Petersfield Musical Festival’s two signature choral concerts promise to pull at the heart-strings and evoke a gamut of musical emotions from Baroque pathos to rousing Edwardian celebration of the British seas, ending with a dramatic Italian sacred Mass and an orchestral trip to Grieg’s Norway. They are scheduled on 18th and 25th March.
This year’s singers include young soloists drawn from the UK’s prestigious music conservatoires, the Royal College and Royal Academy, supported by a chorus drawn from a range of local choral societies including Rogate, Fernhurst and Petersfield.
Handel’s final and poignant oratorio, Jephtha, kicks off the Festival in style on Saturday 18 March. It is based on a Biblical story which poses a harrowing dilemma. Jephtha, an Israelite warrior, makes a foolish bargain: in return for victory against his enemies, he will sacrifice whatever he first sees on his return. As fate would have it, he returns victorious only to meet his daughter Iphis, which poses an impossible moral choice – to keep his promise or be loyal to his family.
The story drew forth some of Handel’s most moving and beautiful arias, most famous being ‘Waft her, angels, through the skies.’ Handel’s eyesight was failing as he wrote the work in 1752, and this affliction must surely have influenced the pathos of the powerful chorus ‘How dark, O Lord, are Thy decrees’ which closes part two. Redemption is at hand, however, after an Angel intercedes and the narrative averts tragedy.
The Festival chorus, soloists, and musicians of Southern Pro Musica will be conducted by Paul Spicer. Anna Patterson, who will take the role of Storgé, Jephtha’s wife, said: “I’m most excited to perform this dramatically-charged role with chorus on such a large scale. This will be my first foray into a larger concert setting, and I’m excited about the new challenge.”
The final concert of this year’s Festival on Saturday 25 March offers a varied programme of choral music ranging from the rousing Edwardian Songs of the Fleet by Charles Stanford, to Puccini’s 1880 work Messa di Gloria. The Basingstoke Symphony Orchestra will accompany the tenor and baritone soloists and chorus under the baton of Paul Spicer.

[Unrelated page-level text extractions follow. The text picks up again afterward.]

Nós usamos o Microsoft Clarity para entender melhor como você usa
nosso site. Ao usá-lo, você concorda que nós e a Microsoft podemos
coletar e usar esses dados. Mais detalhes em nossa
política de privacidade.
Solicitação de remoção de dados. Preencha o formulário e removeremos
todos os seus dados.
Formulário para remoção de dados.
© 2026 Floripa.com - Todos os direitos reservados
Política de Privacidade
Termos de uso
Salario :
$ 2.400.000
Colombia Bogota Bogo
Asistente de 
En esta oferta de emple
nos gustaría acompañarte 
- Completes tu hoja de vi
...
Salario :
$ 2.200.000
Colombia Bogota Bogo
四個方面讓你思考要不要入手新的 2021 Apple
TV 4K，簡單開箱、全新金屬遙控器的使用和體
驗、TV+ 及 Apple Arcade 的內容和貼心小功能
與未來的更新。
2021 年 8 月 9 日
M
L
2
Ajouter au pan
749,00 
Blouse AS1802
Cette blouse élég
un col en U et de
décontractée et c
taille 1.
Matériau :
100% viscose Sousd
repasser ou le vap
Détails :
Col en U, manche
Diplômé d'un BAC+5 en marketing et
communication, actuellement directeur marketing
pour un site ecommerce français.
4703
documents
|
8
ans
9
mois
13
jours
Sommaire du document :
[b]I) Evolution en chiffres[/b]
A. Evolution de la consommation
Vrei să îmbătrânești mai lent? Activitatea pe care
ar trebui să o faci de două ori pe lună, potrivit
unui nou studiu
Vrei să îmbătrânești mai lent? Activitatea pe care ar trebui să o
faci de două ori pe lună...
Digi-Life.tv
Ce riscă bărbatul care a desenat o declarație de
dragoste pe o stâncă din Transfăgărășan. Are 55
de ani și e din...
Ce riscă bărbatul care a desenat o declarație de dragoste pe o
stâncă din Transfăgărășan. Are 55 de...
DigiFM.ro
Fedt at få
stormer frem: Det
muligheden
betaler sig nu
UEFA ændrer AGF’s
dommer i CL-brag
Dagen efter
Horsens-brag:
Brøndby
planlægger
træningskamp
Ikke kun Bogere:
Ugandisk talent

Songs of the Fleet portrays a range of haunting nautical and maritime themes, from Sailing at Dawn to the Little Admiral (with shades of Lord Nelson). But the sea is not always shown as benevolent, and the Song of the Sou’Wester paints a picture of the wild, elemental force of the oceans. Returning to the Festival for the second time, Ed Ballard takes the solo baritone role, and reminds us of a time when ‘Britannia ruled the waves.’
Puccini wrote his Messa di Gloria when he was only 22. It sets the five main sections of the Catholic Mass, scored for tenor, baritone and a four-part mixed chorus. Mostly known for his world-famous operas, there are already signs in this youthful work of the dramatic and sweeping melodies which were to make Puccini one of the most famous composers in the world.
Also returning to the Festival for his second appearance, Samuel Stopford will sing the tenor soloist role. ‘There are two marvellous tenor arias and a gorgeous duet with a baritone, so to be able to perform this for the first time to an audience as warm and welcoming as those who attend the PMF is truly a privilege,’ he commented.
Stephen Scotchmer will take over the baton with Basingstoke Symphony Orchestra for the middle section of this year’s closing concert, to conduct the popular Peer Gynt Suite No.1. The concert therefore takes us on a journey from rousing Edwardian Great Britain to the warmth and romance of Italy via the folklore of Norway.